**Work instructions**:
Each line of the material below that holds the word "firefox" needs to be copied.

----- Excerpted records -----

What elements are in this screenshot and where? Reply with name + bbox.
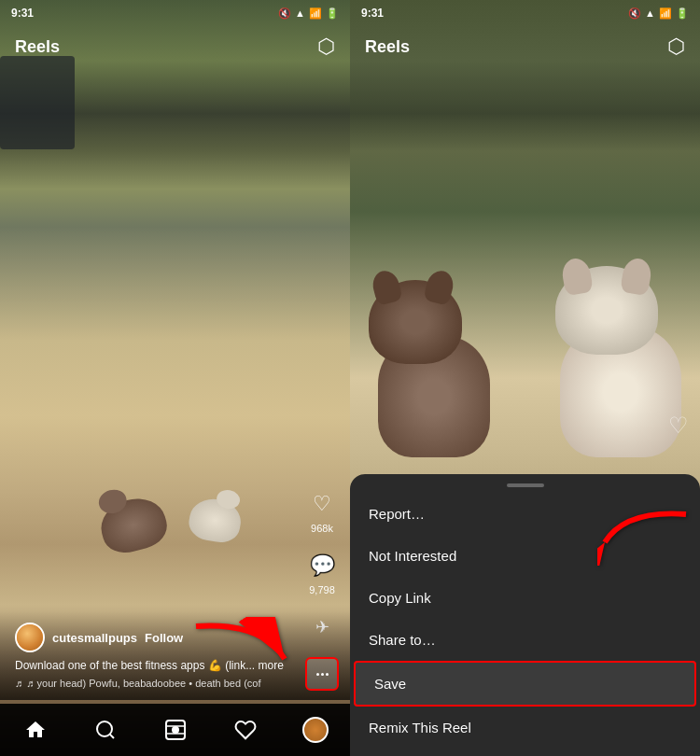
comments-count: 9,798 — [309, 584, 335, 595]
heart-icon: ♡ — [305, 487, 339, 521]
right-dogs — [350, 75, 700, 476]
comment-button[interactable]: 💬 9,798 — [305, 549, 339, 595]
left-reels-title: Reels — [15, 37, 60, 57]
network-icon: 📶 — [309, 7, 322, 20]
sheet-item-share-to[interactable]: Share to… — [350, 619, 700, 661]
left-time: 9:31 — [11, 7, 34, 20]
left-camera-icon[interactable]: ⬡ — [317, 35, 335, 59]
avatar-image — [17, 624, 43, 651]
left-status-icons: 🔇 ▲ 📶 🔋 — [278, 7, 339, 20]
dots-icon — [316, 673, 329, 676]
right-heart-icon: ♡ — [668, 413, 689, 439]
dog-shape-2 — [186, 496, 244, 546]
nav-reels[interactable] — [155, 709, 196, 750]
dog-shape-1 — [95, 492, 172, 558]
right-panel: 9:31 🔇 ▲ 📶 🔋 Reels ⬡ ♡ Report… Not Inter… — [350, 0, 700, 756]
left-top-bar: Reels ⬡ — [0, 26, 350, 67]
dog-left-head — [369, 280, 462, 364]
right-camera-icon[interactable]: ⬡ — [667, 35, 685, 59]
likes-count: 968k — [311, 523, 333, 534]
dog-right-head — [555, 266, 658, 355]
wifi-icon: ▲ — [295, 7, 305, 19]
dog-right-ear-l — [560, 257, 594, 297]
red-arrow-left — [187, 617, 299, 695]
big-dog-left — [359, 271, 509, 457]
right-reels-title: Reels — [365, 37, 410, 57]
right-status-bar: 9:31 🔇 ▲ 📶 🔋 — [350, 0, 700, 26]
signal-icon: 🔇 — [278, 7, 291, 20]
right-signal-icon: 🔇 — [628, 7, 641, 20]
share-to-label: Share to… — [369, 632, 436, 648]
red-arrow-right — [597, 500, 691, 569]
nav-profile[interactable] — [295, 709, 336, 750]
remix-label: Remix This Reel — [369, 720, 471, 735]
svg-point-1 — [97, 721, 112, 736]
svg-point-4 — [172, 726, 179, 734]
nav-heart[interactable] — [225, 709, 266, 750]
right-top-bar: Reels ⬡ — [350, 26, 700, 67]
sheet-item-save[interactable]: Save — [354, 661, 696, 707]
not-interested-label: Not Interested — [369, 548, 456, 564]
comment-icon: 💬 — [305, 549, 339, 582]
report-label: Report… — [369, 506, 425, 522]
left-dogs — [82, 439, 269, 551]
like-button[interactable]: ♡ 968k — [305, 487, 339, 534]
nav-search[interactable] — [85, 709, 126, 750]
svg-line-2 — [109, 735, 113, 738]
sheet-handle — [507, 483, 544, 487]
music-note: ♬ — [15, 678, 22, 689]
nav-home[interactable] — [15, 709, 56, 750]
dog-left-ear-l — [370, 268, 403, 306]
right-time: 9:31 — [361, 7, 384, 20]
more-options-button[interactable] — [305, 657, 339, 691]
bottom-nav — [0, 704, 350, 756]
save-label: Save — [374, 676, 406, 692]
left-panel: 9:31 🔇 ▲ 📶 🔋 Reels ⬡ ♡ 968k 💬 9,798 ✈ — [0, 0, 350, 756]
battery-icon: 🔋 — [326, 7, 339, 20]
follow-button[interactable]: Follow — [145, 631, 183, 645]
dog-right-ear-r — [620, 257, 653, 297]
left-status-bar: 9:31 🔇 ▲ 📶 🔋 — [0, 0, 350, 26]
car-shape — [0, 56, 75, 149]
right-status-icons: 🔇 ▲ 📶 🔋 — [628, 7, 689, 20]
right-wifi-icon: ▲ — [645, 7, 655, 19]
username[interactable]: cutesmallpups — [52, 631, 137, 645]
sheet-item-copy-link[interactable]: Copy Link — [350, 577, 700, 619]
right-network-icon: 📶 — [659, 7, 672, 20]
user-avatar — [15, 623, 45, 652]
right-battery-icon: 🔋 — [676, 7, 689, 20]
dog-left-ear-r — [423, 268, 456, 306]
sheet-item-remix[interactable]: Remix This Reel — [350, 707, 700, 749]
copy-link-label: Copy Link — [369, 590, 431, 606]
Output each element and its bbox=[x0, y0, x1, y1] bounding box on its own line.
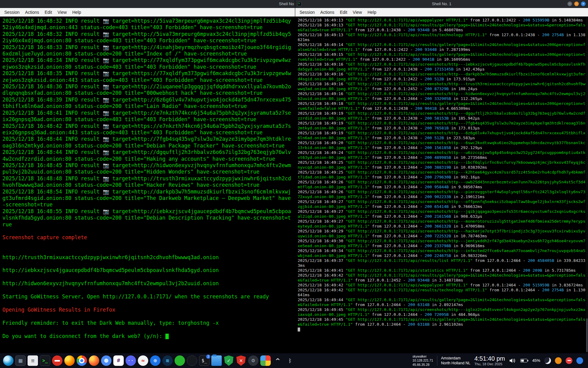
text-run bbox=[2, 241, 6, 247]
games-icon[interactable] bbox=[260, 355, 271, 366]
text-run: 2025/12/18 16:49:25 bbox=[298, 160, 346, 165]
show-desktop-icon[interactable]: ▦ bbox=[15, 355, 26, 366]
text-run: 2025/12/18 16:49:44 bbox=[298, 297, 346, 302]
scrollbar[interactable] bbox=[586, 17, 588, 353]
icon-glyph: $_ bbox=[202, 358, 207, 363]
firefox-esr-icon[interactable] bbox=[89, 355, 99, 366]
menu-actions[interactable]: Actions bbox=[318, 9, 337, 16]
external-ip: 45.66.35.28 bbox=[413, 363, 433, 367]
terminal-line: 2025/12/18 16:48:48 INFO result 📷 target… bbox=[2, 175, 292, 189]
terminal-line: 2025/12/18 16:48:39 INFO result 📷 target… bbox=[2, 97, 292, 110]
globe-icon[interactable]: ⊕ bbox=[150, 355, 160, 366]
text-run: 200 72095B bbox=[425, 312, 449, 317]
terminal-line: 2025/12/18 16:49:27 "GET http://127.0.0.… bbox=[298, 199, 586, 209]
terminal-line: 2025/12/18 16:48:44 INFO result 📷 target… bbox=[2, 136, 292, 149]
text-run: 200 515959B bbox=[523, 283, 549, 287]
scrollbar-thumb[interactable] bbox=[586, 318, 588, 352]
terminal-line: 2025/12/18 16:49:41 "GET http://127.0.0.… bbox=[298, 268, 586, 273]
menu-session[interactable]: Session bbox=[297, 9, 318, 16]
text-run: in 10.273568ms bbox=[451, 155, 487, 160]
volume-icon[interactable] bbox=[509, 358, 516, 364]
text-run: 2025/12/18 16:49:24 bbox=[298, 150, 346, 155]
text-run: from 127.0.0.1:2438 - bbox=[370, 136, 425, 140]
slack-icon[interactable]: # bbox=[113, 355, 124, 366]
minimize-button[interactable] bbox=[567, 2, 572, 6]
text-run: "GET http://127.0.0.1:7171/api/wappalyze… bbox=[346, 18, 468, 22]
left-terminal-output[interactable]: 2025/12/18 16:48:32 INFO result 📷 target… bbox=[0, 17, 295, 353]
icon-glyph: ≋ bbox=[166, 358, 170, 363]
wireshark-icon[interactable]: ≋ bbox=[162, 355, 173, 366]
app-menu-icon[interactable] bbox=[3, 355, 13, 366]
maximize-button[interactable] bbox=[574, 2, 579, 6]
desktop: Shell No Session Actions Edit View Help … bbox=[0, 0, 588, 353]
terminal-line: 2025/12/18 16:49:42 "GET http://127.0.0.… bbox=[298, 283, 586, 288]
right-terminal-output[interactable]: 2025/12/18 16:49:13 "GET http://127.0.0.… bbox=[295, 17, 588, 353]
shield-red-icon[interactable]: × bbox=[236, 355, 246, 366]
close-button[interactable] bbox=[581, 2, 586, 6]
right-titlebar[interactable]: Shell No. 1 bbox=[295, 0, 588, 8]
menu-edit[interactable]: Edit bbox=[42, 9, 55, 16]
night-light-icon[interactable] bbox=[544, 357, 551, 364]
icon-glyph: × bbox=[239, 358, 243, 363]
text-run: in 10.983226ms bbox=[451, 253, 487, 258]
text-run: in 10.160956ms bbox=[434, 57, 470, 62]
text-run: 2025/12/18 16:48:36 INFO result 📷 target… bbox=[2, 83, 291, 96]
terminal-sessions-icon[interactable]: $_2 bbox=[199, 355, 209, 366]
terminal-cursor bbox=[298, 328, 300, 332]
terminal-window-icon bbox=[297, 2, 302, 6]
icon-glyph: # bbox=[117, 358, 121, 363]
files-app-icon[interactable]: ≡ bbox=[28, 355, 38, 366]
black-status-icon[interactable] bbox=[187, 355, 197, 366]
chrome-icon[interactable] bbox=[77, 355, 87, 366]
menu-edit[interactable]: Edit bbox=[337, 9, 350, 16]
terminal-line: Starting GoWitness Server, Open http://1… bbox=[2, 293, 292, 300]
terminal-line bbox=[298, 327, 586, 332]
text-run: Screenshot capture complete bbox=[2, 234, 87, 240]
firefox-icon[interactable] bbox=[64, 355, 75, 366]
discord-icon[interactable] bbox=[126, 355, 136, 366]
text-run: from 127.0.0.1:2438 - bbox=[353, 28, 408, 32]
chromium-icon[interactable] bbox=[101, 355, 111, 366]
text-run: from 127.0.0.1:2464 - bbox=[370, 175, 425, 179]
chevron-up-icon[interactable]: ^ bbox=[273, 355, 283, 366]
clock[interactable]: 4:51:40 pm Thu, 18 Dec 2025 bbox=[474, 355, 505, 366]
text-run: in 1.470058ms bbox=[451, 224, 485, 228]
terminal-line: 2025/12/18 16:48:32 INFO result 📷 target… bbox=[2, 31, 292, 44]
battery-icon[interactable] bbox=[520, 358, 528, 363]
text-run: from 127.0.0.1:2438 - bbox=[487, 33, 542, 37]
terminal-line: 2025/12/18 16:48:42 INFO result 📷 target… bbox=[2, 123, 292, 136]
text-run: 2025/12/18 16:48:44 INFO result 📷 target… bbox=[2, 149, 291, 162]
do-not-disturb-icon[interactable] bbox=[566, 357, 572, 364]
network-status-icon[interactable] bbox=[576, 357, 583, 364]
text-run: 200 87329B bbox=[425, 86, 449, 91]
terminal-app-icon[interactable]: >_ bbox=[40, 355, 50, 366]
settings-icon[interactable]: ⚙ bbox=[248, 355, 258, 366]
shield-green-icon[interactable]: ✓ bbox=[224, 355, 234, 366]
no-entry-icon[interactable] bbox=[52, 355, 62, 366]
menu-view[interactable]: View bbox=[55, 9, 70, 16]
text-run bbox=[2, 274, 6, 280]
menu-help[interactable]: Help bbox=[70, 9, 84, 16]
green-status-icon[interactable] bbox=[175, 355, 185, 366]
text-run: 2025/12/18 16:49:42 bbox=[298, 273, 346, 278]
left-titlebar[interactable]: Shell No bbox=[0, 0, 295, 8]
text-run: 2025/12/18 16:49:20 bbox=[298, 140, 346, 145]
text-run: from 127.0.0.1:2438 - bbox=[370, 116, 425, 121]
notifications-icon[interactable] bbox=[555, 357, 562, 364]
text-run: from 127.0.0.1:2464 - bbox=[370, 224, 425, 228]
bluetooth-icon[interactable]: ᛒ bbox=[285, 355, 295, 366]
menu-help[interactable]: Help bbox=[365, 9, 379, 16]
text-run: 2025/12/18 16:49:26 bbox=[298, 190, 346, 194]
text-run: 200 224675B bbox=[425, 253, 451, 258]
text-run: "GET http://127.0.0.1:7171/api/results/t… bbox=[346, 288, 487, 292]
menu-session[interactable]: Session bbox=[2, 9, 22, 16]
text-run: from 127.0.0.1:2464 - bbox=[370, 312, 425, 317]
text-run: 2025/12/18 16:49:13 bbox=[298, 33, 346, 37]
activity-monitor-icon[interactable]: ≈ bbox=[138, 355, 148, 366]
file-manager-icon[interactable] bbox=[211, 355, 222, 366]
text-run: from 127.0.0.1:2422 - bbox=[468, 18, 523, 22]
menu-actions[interactable]: Actions bbox=[22, 9, 42, 16]
text-run: in 10.787463ms bbox=[451, 234, 487, 238]
menu-view[interactable]: View bbox=[350, 9, 365, 16]
system-tray: skywalker 10.128.221.71 45.66.35.28 Amst… bbox=[413, 355, 585, 367]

-----

**Exercise result**:
firefox-esr-icon[interactable] bbox=[89, 355, 99, 366]
firefox-icon[interactable] bbox=[64, 355, 75, 366]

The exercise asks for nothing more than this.